The Yankees aren’t for rebuilding, re-tooling or whatever term you wish to use. Their goal every year is to win and the changing of the guard last year was more about getting better for 2017, rather than 2019-2020, than some realised at the time.
Aaron Judge has been the undoubted star of the show. He leads the Majors with 18 home runs (although his 7 in May was second on the team behind Brett Gardner’s 9) and seems completely comfortable with all the attention he is getting. Fairly or not, it’s a simple fact that Judge doing what he’s doing in a Yankee uniform hits the headlines more than if he was wearing an A’s or Rays uniform.
Every sport needs new stars and what Judge is doing so far is great for the game.
Washington Nationals (NL East 34-20)
It’s no surprise that the first two months of the season have shown that the Nationals are a really strong team.
Their ten-game lead over the New York Mets is partly down to the latter’s issues – those crowing last summer about the Mets now being the star team in New York were perhaps a bit quick with their judgement – but that doesn’t take away from the Nationals’ performance as the team to beat in the Senior Circuit.
The perennial bullpen question in Washington still lurks in the background. So far this season, their relievers have the second-lowest FanGraphs WAR in MLB with only the aforementioned Twins beneath them and even with Koda Glover showing promise as their closer, they will once again be shopping for a reliever or two as we head towards the trade deadline to try to prevent another play-off disappointment.
It would be a major shock if they don’t reach the post-season though. Stephen Strasburg and Max Scherzer were predictably brilliant in May, Anthony Rendon started to heat-up at the plate, and Bryce Harper continued displaying his prowess with the bat, although not so much when it comes to throwing a batting helmet.
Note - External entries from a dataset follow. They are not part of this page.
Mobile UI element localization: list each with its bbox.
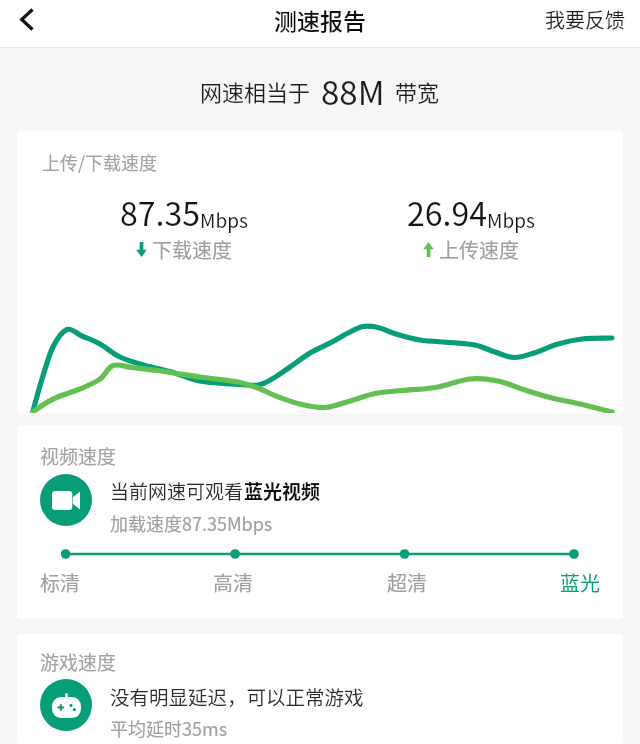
staticText: 带宽	[395, 75, 440, 107]
staticText: 蓝光	[560, 568, 600, 597]
button[interactable]: Back	[0, 0, 54, 38]
button[interactable]: Game speed	[40, 679, 92, 731]
staticText: 上传/下载速度	[42, 149, 158, 175]
staticText: 88M	[321, 67, 385, 115]
button[interactable]: 标清	[40, 568, 80, 597]
staticText: 视频速度	[40, 442, 117, 470]
staticText: 超清	[387, 568, 427, 597]
staticText: 当前网速可观看	[110, 477, 244, 505]
staticText: 上传速度	[439, 235, 519, 264]
staticText: Mbps	[200, 206, 248, 234]
staticText: 26.94	[407, 189, 487, 235]
staticText: 加载速度87.35Mbps	[110, 510, 273, 536]
button[interactable]: 我要反馈	[531, 0, 640, 38]
staticText: 标清	[40, 568, 80, 597]
staticText: 测速报告	[274, 3, 366, 36]
button[interactable]: 高清	[213, 568, 253, 597]
staticText: 蓝光视频	[244, 477, 321, 505]
staticText: 下载速度	[152, 235, 232, 264]
staticText: 网速相当于	[200, 75, 311, 107]
staticText: 高清	[213, 568, 253, 597]
staticText: 平均延时35ms	[110, 715, 228, 741]
button[interactable]: Video quality	[40, 474, 92, 526]
button[interactable]: 超清	[387, 568, 427, 597]
staticText: 没有明显延迟，可以正常游戏	[110, 682, 364, 710]
staticText: Mbps	[487, 206, 535, 234]
button[interactable]: 蓝光	[560, 568, 600, 597]
staticText: 我要反馈	[545, 5, 625, 34]
staticText: 87.35	[120, 189, 200, 235]
staticText: 游戏速度	[40, 648, 117, 676]
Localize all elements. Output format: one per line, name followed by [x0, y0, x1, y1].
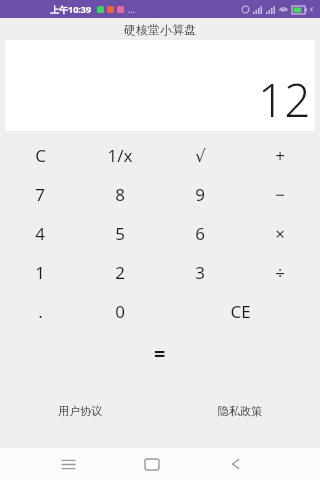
staticText: 1 — [35, 261, 45, 284]
button[interactable]: 1/x — [80, 136, 160, 175]
button[interactable]: 0 — [80, 292, 160, 331]
button[interactable]: 5 — [80, 214, 160, 253]
button[interactable]: Home — [132, 448, 172, 480]
button[interactable]: + — [240, 136, 320, 175]
button[interactable]: √ — [160, 136, 240, 175]
staticText: × — [275, 222, 285, 245]
button[interactable]: Menu — [48, 448, 88, 480]
staticText: ÷ — [275, 261, 285, 284]
staticText: 8 — [115, 183, 125, 206]
staticText: 隐私政策 — [218, 404, 262, 418]
staticText: − — [275, 183, 285, 206]
staticText: ⚡ — [309, 6, 314, 14]
staticText: 硬核堂小算盘 — [124, 22, 196, 37]
button[interactable]: 3 — [160, 253, 240, 292]
staticText: 7 — [35, 183, 45, 206]
button[interactable]: × — [240, 214, 320, 253]
button[interactable]: ÷ — [240, 253, 320, 292]
button[interactable]: Back — [216, 448, 256, 480]
staticText: 9 — [195, 183, 205, 206]
staticText: 3 — [195, 261, 205, 284]
staticText: 0 — [115, 300, 125, 323]
button[interactable]: 用户协议 — [54, 400, 106, 422]
button[interactable]: = — [130, 331, 190, 375]
staticText: 1/x — [107, 144, 133, 167]
staticText: 2 — [115, 261, 125, 284]
staticText: 6 — [195, 222, 205, 245]
button[interactable]: 8 — [80, 175, 160, 214]
staticText: √ — [195, 146, 206, 166]
button[interactable]: . — [0, 292, 80, 331]
staticText: = — [154, 340, 166, 367]
staticText: 上午10:39 — [50, 3, 92, 15]
staticText: … — [128, 3, 136, 15]
staticText: 用户协议 — [58, 404, 102, 418]
staticText: 5 — [115, 222, 125, 245]
button[interactable]: 4 — [0, 214, 80, 253]
button[interactable]: 2 — [80, 253, 160, 292]
staticText: 12 — [258, 68, 311, 131]
button[interactable]: − — [240, 175, 320, 214]
staticText: CE — [230, 300, 251, 323]
staticText: C — [35, 144, 46, 167]
staticText: + — [275, 144, 285, 167]
button[interactable]: 9 — [160, 175, 240, 214]
button[interactable]: C — [0, 136, 80, 175]
button[interactable]: CE — [160, 292, 320, 331]
staticText: 4 — [35, 222, 45, 245]
button[interactable]: 7 — [0, 175, 80, 214]
staticText: . — [38, 300, 43, 323]
button[interactable]: 隐私政策 — [214, 400, 266, 422]
button[interactable]: 6 — [160, 214, 240, 253]
button[interactable]: 1 — [0, 253, 80, 292]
Los Angeles Dodgers (NL West – 35-22)
The Arizona Diamondbacks and Colorado Rockies held them off for a good while, but the Dodgers have now climbed to the top of the division thanks to a blistering 19-9 May.
Cody Bellinger’s home runs (9 in the month) have stood out and he looks set to be a force in their line-up for years to come. However, don’t overlook the contribution made by the less-heralded Chris Taylor. He was acquired in a low-key trade with the Seattle Mariners last June and, despite hitting the headlines by hitting a grand slam as his first Big League home run against Arizona a month later, Taylor didn’t make the Major League team out of Spring Training.
Injuries have given him an opportunity and so far he has taken it. He led the team with 1.3 fWAR in May whilst showing flexibility in playing different positions in the field (mainly second base and centre field, with a few starts at third base and shortstop). Alex Wood also had a noteworthy May on the mound, putting up a 1.37 ERA in five starts.
Milwaukee Brewers (NL Central 29-27)
The Chicago Cubs are in second place and looking ominous, but for now the Brewers are leading the way and that’s a great story for a team that few people gave much of a chance to heading into the season.
Eric Thames added only three home runs during May to the 11 he swatted in April and you would suspect part of that drop-off to be a reflection of teams studying his approach from the first month – having spent the previous three seasons playing in South Korea – and adjusting how they pitch to him. That’s what makes it so difficult to have continued success in the Big Leagues, but don’t write Thames off as a one-month wonder just yet.
Jimmy Nelson and Chase Anderson have formed a good one-two punch in their rotation, whilst Nerd Power has arrived in Milwaukee with Eric Sogard building on his cult fandom from his time in Oakland with heroics in May. A’s fans like myself will know that Sogard doesn’t offer much with the bat normally, so enjoy this little hot spell while it lasts, but also that he offers decent defense at second base and is an easy player to get behind and want to do well.